Recorded data

- - - - -

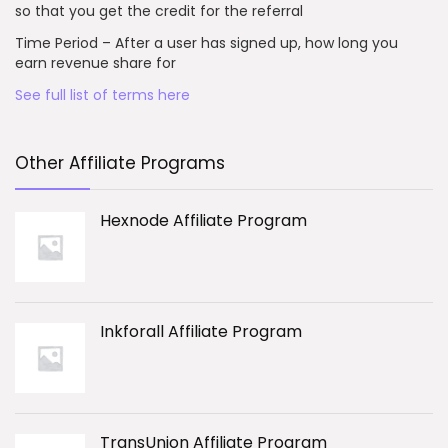
so that you get the credit for the referral
Time Period – After a user has signed up, how long you
earn revenue share for
See full list of terms here
Other Affiliate Programs
Hexnode Affiliate Program
Inkforall Affiliate Program
TransUnion Affiliate Program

- - - - -

Should the entries hold any pictures, please omit those and print the remaining text exactly.

### Output
so that you get the credit for the referral
Time Period – After a user has signed up, how long you
earn revenue share for
See full list of terms here
Other Affiliate Programs
Hexnode Affiliate Program
Inkforall Affiliate Program
TransUnion Affiliate Program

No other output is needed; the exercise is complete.